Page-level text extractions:
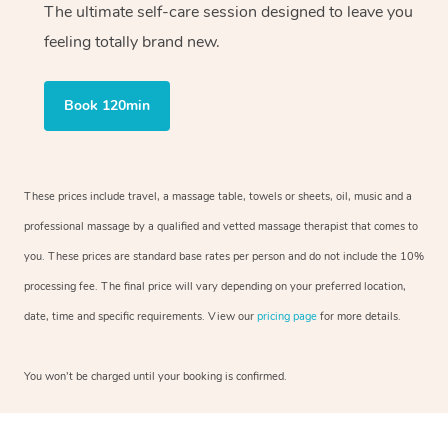
The ultimate self-care session designed to leave you
feeling totally brand new.
Book 120min
These prices include travel, a massage table, towels or sheets, oil, music and a
professional massage by a qualified and vetted massage therapist that comes to
you. These prices are standard base rates per person and do not include the 10%
processing fee. The final price will vary depending on your preferred location,
date, time and specific requirements. View our
pricing page
for more details.
You won’t be charged until your booking is confirmed.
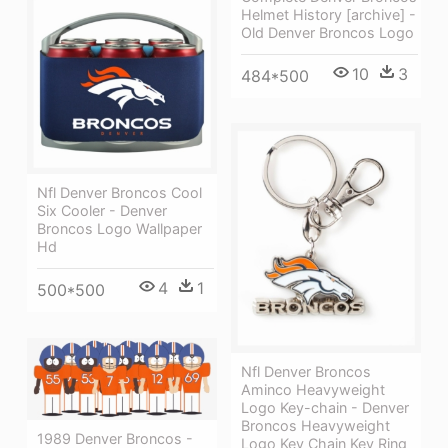
Helmet History [archive] -
Old Denver Broncos Logo
10
3
484*500
Nfl Denver Broncos Cool
Six Cooler - Denver
Broncos Logo Wallpaper
Hd
4
1
500*500
Nfl Denver Broncos
Aminco Heavyweight
Logo Key-chain - Denver
Broncos Heavyweight
1989 Denver Broncos -
Logo Key Chain Key Ring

> [Activity]
Transcribe every entry word for word, but skip the pictures.

> [Result below]
The ultimate self-care session designed to leave you
feeling totally brand new.
Book 120min
These prices include travel, a massage table, towels or sheets, oil, music and a
professional massage by a qualified and vetted massage therapist that comes to
you. These prices are standard base rates per person and do not include the 10%
processing fee. The final price will vary depending on your preferred location,
date, time and specific requirements. View our
pricing page
for more details.
You won’t be charged until your booking is confirmed.
Helmet History [archive] -
Old Denver Broncos Logo
10
3
484*500
Nfl Denver Broncos Cool
Six Cooler - Denver
Broncos Logo Wallpaper
Hd
4
1
500*500
Nfl Denver Broncos
Aminco Heavyweight
Logo Key-chain - Denver
Broncos Heavyweight
1989 Denver Broncos -
Logo Key Chain Key Ring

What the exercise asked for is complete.